@yuchenlin Let's consider special case, when array has only two elements [a,b]. Then there are three cases:

k<a && k<b
k>a && k> b
k<a && k>b

In the first case number of moves equals a-k+b-k, and it is not hard to mention that the expression has minimum when k -> b or k->a. The second case is analogically the same. In the third case moves = a-k+k-b = a-b, which already shows that anyway result will be the same if k = a or k == b.

Now let's consider when there are 3 elements [a,b,c]. Let's skip the cases when k is more than all elements and k is less than all elements, because it is clear that minimum cannot be reached for that cases. Then we have two cases:

k>a && k> b && k<c
k>a && k>b && k<c

In the first case, moves = k-a+k-b+c-k = k - a - b + c, thus you can understand that k must be equal to a or b to minimize the moves. The second case shows analogically the same thing. Know let's consider general case when array has n elements [a1,a2,a3,... an]. The same way as in previous example, let's skip the corner cases when k is larger than all elements and k is less than all elements.
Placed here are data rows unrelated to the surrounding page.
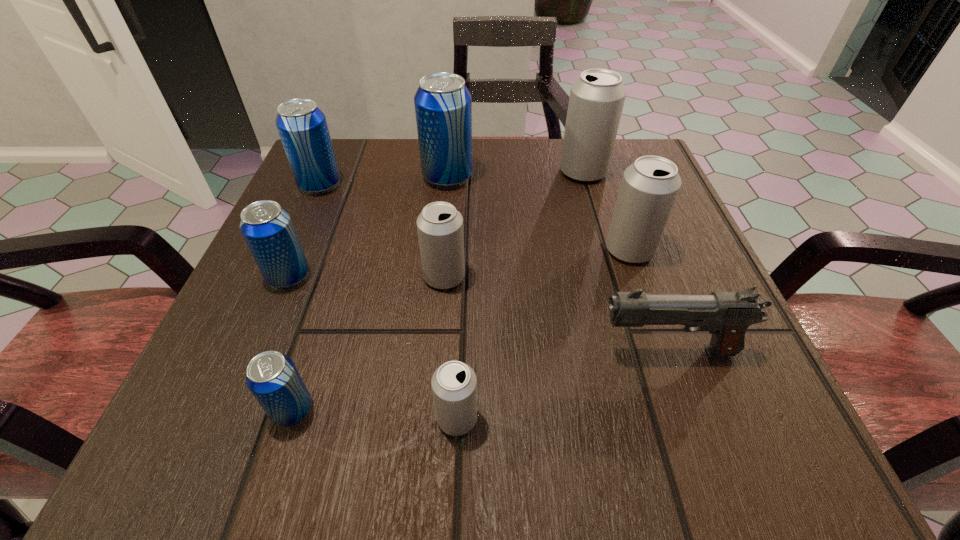 Locate an element on the screen. This screenshot has width=960, height=540. the biggest blue beer can is located at coordinates (443, 105).

I want to click on the farthest white beer can, so click(x=597, y=97).

Where is `the third smallest blue beer can`? The image size is (960, 540). the third smallest blue beer can is located at coordinates (302, 126).

Image resolution: width=960 pixels, height=540 pixels. I want to click on the second biggest white beer can, so click(x=649, y=187).

This screenshot has width=960, height=540. I want to click on the second smallest white beer can, so click(x=440, y=226).

In order to click on the second nearest blue beer can in this screenshot , I will do `click(267, 228)`.

Identify the location of gun. (726, 315).

At what (x,y) coordinates should I click in order to perform the action: click on the seventh farthest object. Please return your answer as a coordinate pair (x, y). Looking at the image, I should click on [726, 315].

Locate an element on the screen. The image size is (960, 540). the third object from left to right is located at coordinates (273, 379).

You are a GUI agent. You are given a task and a screenshot of the screen. Output one action in this format:
    pyautogui.click(x=<x>, y=<y>)
    Task: Click on the third blue beer can from left to right
    
    Given the screenshot: What is the action you would take?
    pyautogui.click(x=273, y=379) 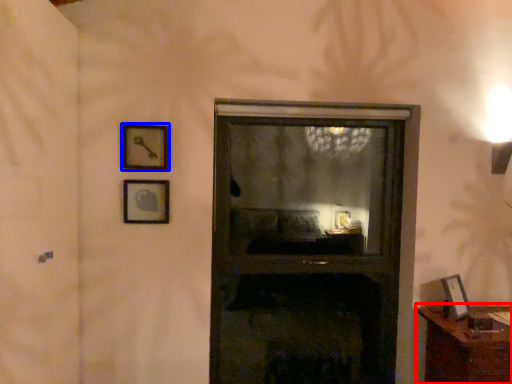 Question: Which point is further to the camera, furniture (highlighted by a red box) or picture frame (highlighted by a blue box)?

Choices:
 (A) furniture
 (B) picture frame

Answer: (B) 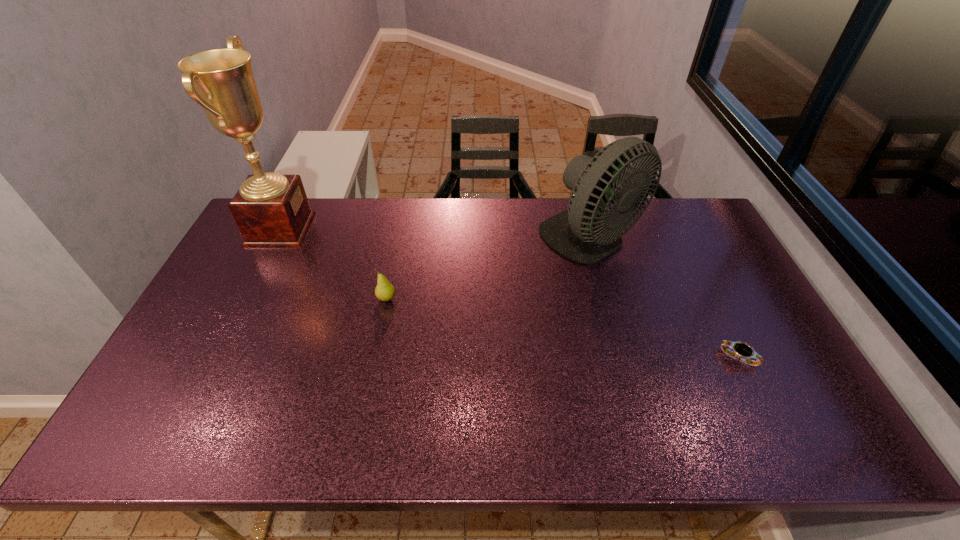 Image resolution: width=960 pixels, height=540 pixels. In order to click on free point between the second object from right to left and the nearest object in this screenshot , I will do `click(664, 300)`.

This screenshot has width=960, height=540. What are the coordinates of `object that ranks as the closest to the shortest object` in the screenshot? It's located at (577, 233).

Identify the location of object that is the second closest to the second object from right to left. The height and width of the screenshot is (540, 960). (384, 291).

Where is `free space in the image that satisfies the following two spatial constraints: 1. on the plaque of the trophy cup; 2. on the left side of the nearest object`? The image size is (960, 540). free space in the image that satisfies the following two spatial constraints: 1. on the plaque of the trophy cup; 2. on the left side of the nearest object is located at coordinates (216, 357).

The height and width of the screenshot is (540, 960). In order to click on vacant space that satisfies the following two spatial constraints: 1. on the front side of the shortest object; 2. on the right side of the second object from left to right in this screenshot , I will do `click(374, 357)`.

The image size is (960, 540). I want to click on free space that satisfies the following two spatial constraints: 1. on the plaque of the tallest object; 2. on the back side of the nearest object, so click(216, 357).

Locate an element on the screen. The image size is (960, 540). free region that satisfies the following two spatial constraints: 1. on the plaque of the leftmost object; 2. on the left side of the pear is located at coordinates (246, 299).

Identify the location of vacant area in the image that satisfies the following two spatial constraints: 1. in front of the second object from right to left to direct airflow; 2. on the right side of the watch. (622, 357).

Locate an element on the screen. Image resolution: width=960 pixels, height=540 pixels. free space that satisfies the following two spatial constraints: 1. in front of the third object from left to right to direct airflow; 2. on the left side of the watch is located at coordinates (622, 357). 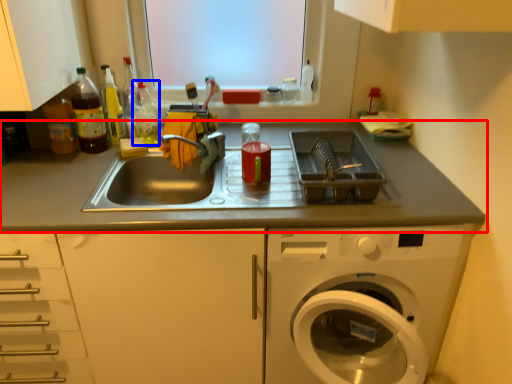 Question: Which object is further to the camera taking this photo, countertop (highlighted by a red box) or bottle (highlighted by a blue box)?

Choices:
 (A) countertop
 (B) bottle

Answer: (B) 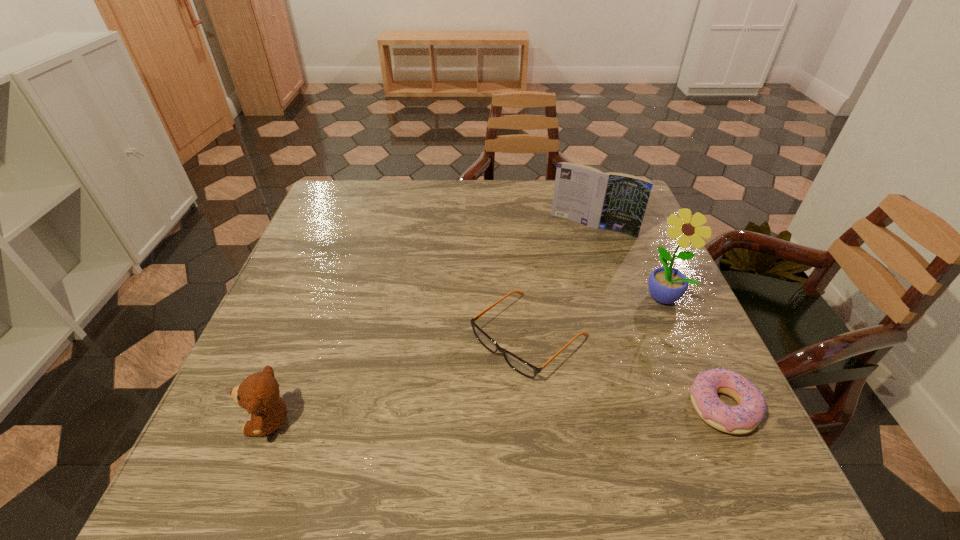 Identify the location of vacant spot on the desktop that is between the teddy bear and the doughnut and is positioned on the front-facing side of the sunflower. Image resolution: width=960 pixels, height=540 pixels. (556, 412).

Find the location of a particular element. The height and width of the screenshot is (540, 960). free space on the desktop that is between the leftmost object and the doughnut and is positioned on the front cover of the farthest object is located at coordinates (495, 414).

Where is `free spot on the desktop that is between the third tallest object and the doughnut and is positioned on the front-facing side of the spectacles`? free spot on the desktop that is between the third tallest object and the doughnut and is positioned on the front-facing side of the spectacles is located at coordinates (437, 416). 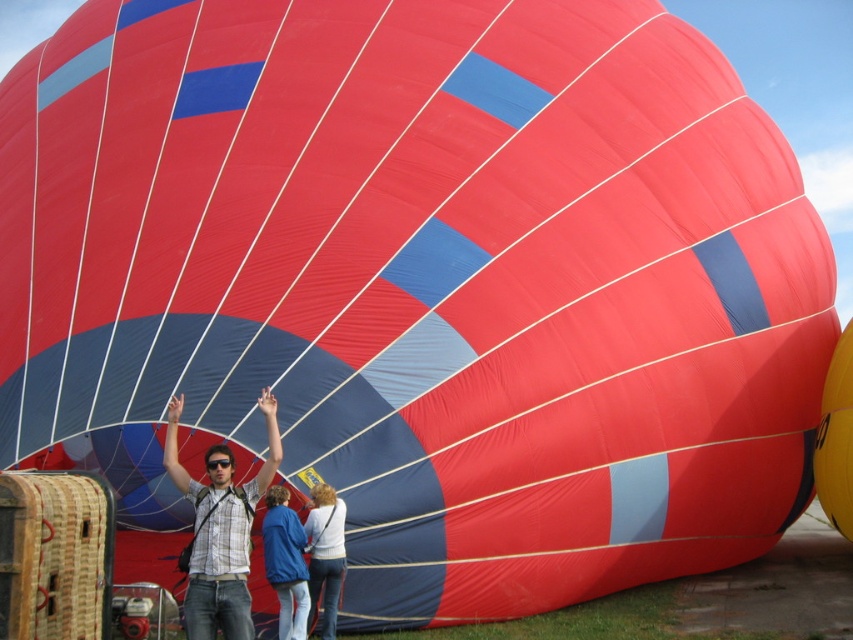 Based on the photo, you are a photographer trying to capture a photo of the yellow matte balloon at center. There is a person in a matte plaid shirt at center blocking your view. Can you move to the right to get a clear shot of the balloon?

The matte plaid shirt at center is positioned on the left side of the yellow matte balloon at center. Moving to the right would allow you to avoid the person and capture the balloon without obstruction.

You are standing in front of the yellow matte balloon at center and want to wave to the person wearing the matte plaid shirt at center. Since both are at center, can you directly see and wave to them without any obstruction?

The matte plaid shirt at center is closer to the viewer than the yellow matte balloon at center, so you can directly see and wave to the person wearing the matte plaid shirt at center without any obstruction.

You are planning to take a photo of the yellow matte balloon at center and the white sweater at center. Which object should you zoom in on to capture more details without moving the camera?

The yellow matte balloon at center has a smaller width than the white sweater at center, so you should zoom in on the yellow matte balloon at center to capture more details without moving the camera. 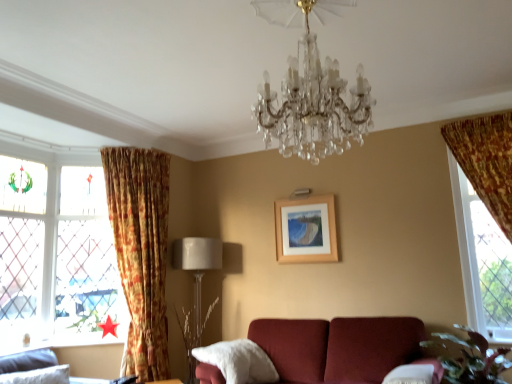 Question: In the image, is velvet gray sofa at lower left on the left side or the right side of beige fabric lampshade at lower left?

Choices:
 (A) left
 (B) right

Answer: (A)

Question: From a real-world perspective, relative to beige fabric lampshade at lower left, is velvet gray sofa at lower left vertically above or below?

Choices:
 (A) above
 (B) below

Answer: (B)

Question: Estimate the real-world distances between objects in this image. Which object is closer to the floral fabric curtain at left?

Choices:
 (A) velvet gray sofa at lower left
 (B) wooden frame at center
 (C) white fluffy pillow at lower center
 (D) clear glass window at right, marked as the first window in a front-to-back arrangement
 (E) stained glass window at left, which is counted as the second window, starting from the front

Answer: (E)

Question: Estimate the real-world distances between objects in this image. Which object is farther from the clear glass window at right, marked as the first window in a front-to-back arrangement?

Choices:
 (A) white fluffy pillow at lower center
 (B) velvet gray sofa at lower left
 (C) stained glass window at left, which is counted as the second window, starting from the front
 (D) floral fabric curtain at left
 (E) clear crystal chandelier at center

Answer: (C) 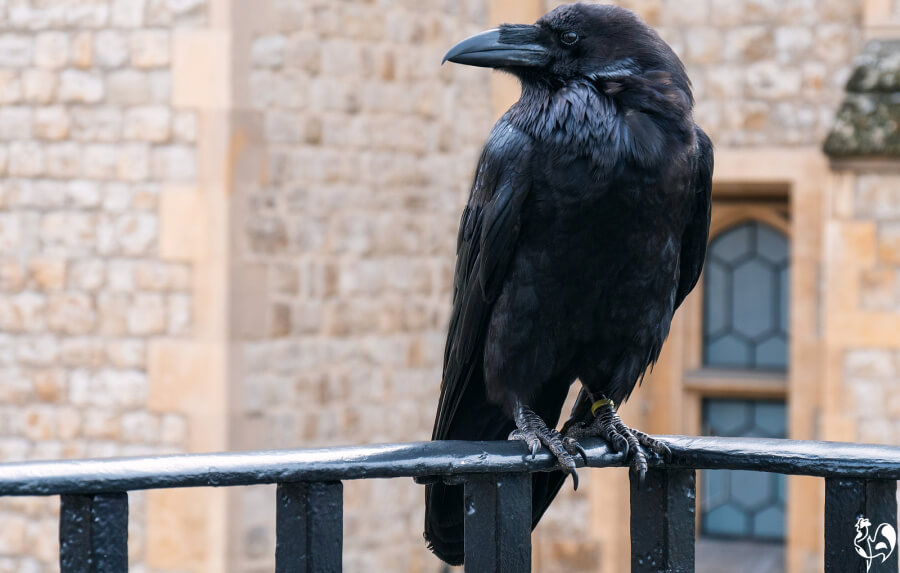 In order to click on window in this screenshot , I will do `click(761, 293)`, `click(765, 410)`. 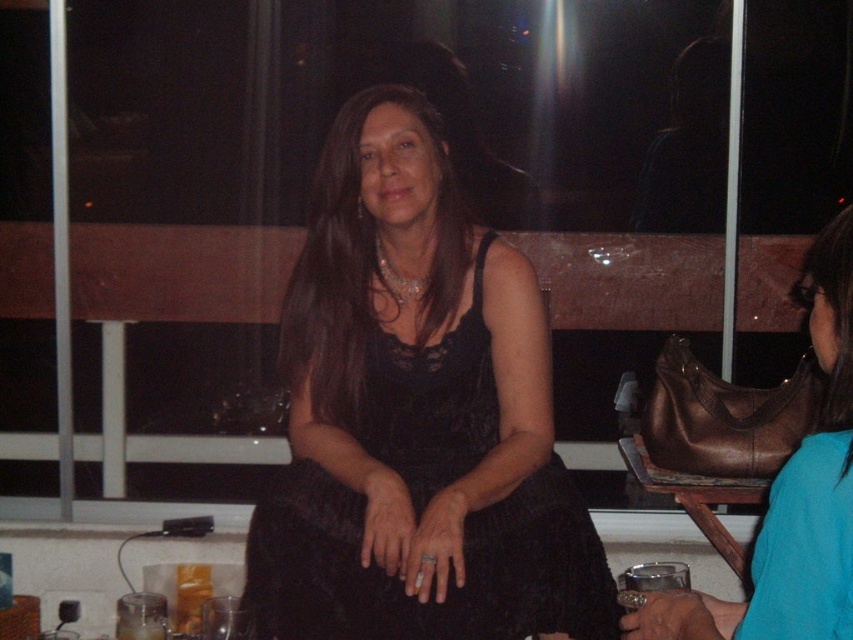 You are a photographer at the event and want to capture a photo of the woman in the black lace dress at center without including the transparent glass at lower right in the frame. Based on their positions, is this possible?

The black lace dress at center is to the left of the transparent glass at lower right, so if you position the camera to focus on the left side of the scene, you can capture the woman in the black lace dress at center without including the transparent glass at lower right in the frame.

From the picture: You are taking a photo of the scene and want to focus on both point (x=369, y=632) and point (x=688, y=570). Which point should you adjust your focus to first to ensure both are in focus?

Point (x=369, y=632) is closer to the camera than point (x=688, y=570). To ensure both are in focus, focus on point (x=369, y=632) first since it is closer, and adjust the depth of field accordingly.

You are a photographer standing in the scene and want to take a portrait of the black lace dress at center. What is the minimum distance you need to maintain to ensure the entire dress fits in the frame?

The minimum distance to maintain is 1.72 meters to ensure the entire black lace dress at center fits in the frame. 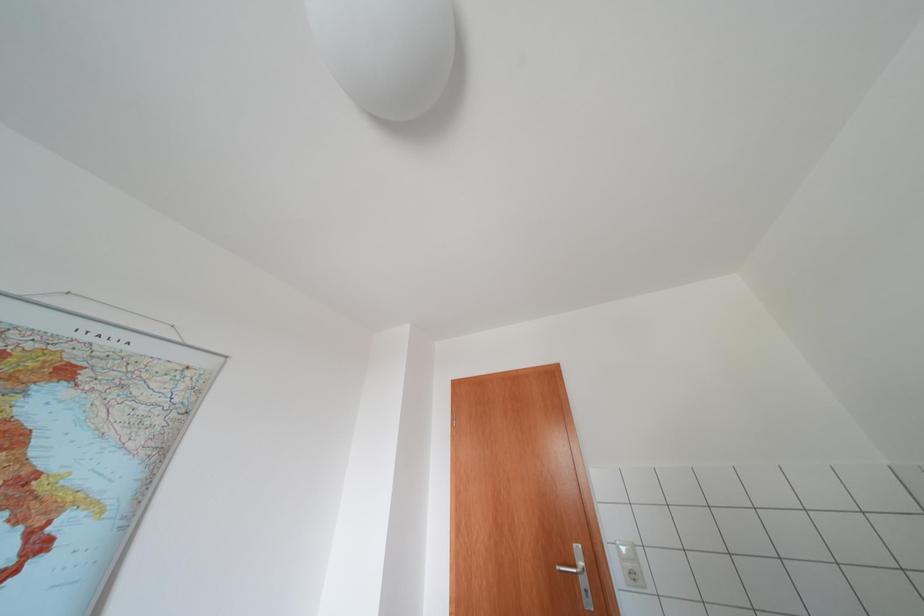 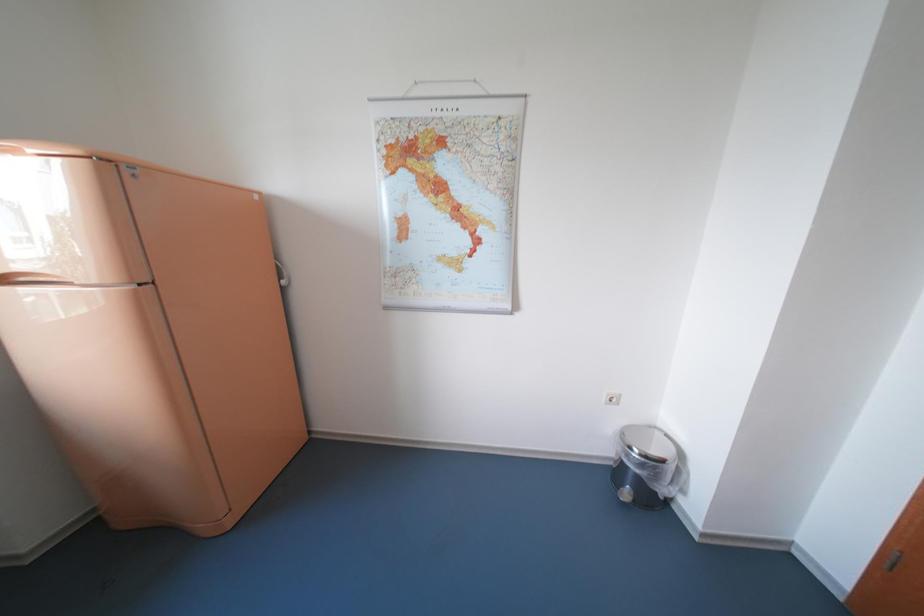 Based on the continuous images, in which direction is the camera rotating?

The rotation direction of the camera is left-down. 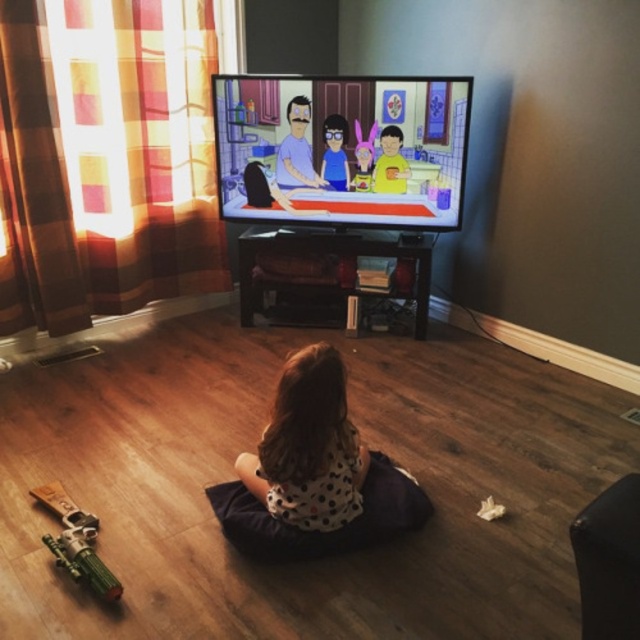 Question: Which of the following is the farthest from the observer?

Choices:
 (A) white dotted fabric at center
 (B) green plastic toy gun at lower left

Answer: (A)

Question: Is polka dot fabric at center thinner than white dotted fabric at center?

Choices:
 (A) no
 (B) yes

Answer: (B)

Question: Which object appears farthest from the camera in this image?

Choices:
 (A) green plastic toy gun at lower left
 (B) cartoon characters at upper center
 (C) polka dot fabric at center

Answer: (B)

Question: Is polka dot fabric at center to the right of green plastic toy gun at lower left from the viewer's perspective?

Choices:
 (A) no
 (B) yes

Answer: (B)

Question: Among these points, which one is farthest from the camera?

Choices:
 (A) (339, 490)
 (B) (435, 205)
 (C) (65, 536)
 (D) (406, 484)

Answer: (B)

Question: Observing the image, what is the correct spatial positioning of cartoon characters at upper center in reference to polka dot fabric at center?

Choices:
 (A) left
 (B) right

Answer: (B)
Then moves = k - a1 + k - a2 + ...+ k - ai + a(i+1) -k + a(i+2) -k +...+ an-k. (where k >ai && k<a(i+1)) As a result k's in the expression will compensate each other and it gives some the expression like an +a(n-1)+...+ai-k+a(i-1) -k +...+aj-k-a(j-1)-a(j-2)- ...-a2-a1. From here it is understandable that k must be equal to ai in order to minimize the result of the expression. Analogically you can see that fact considering the case when k is more than most of the elements.

P.S: Actually, it is also understandable from that explanation that minimum can be reached when k equals to the median element.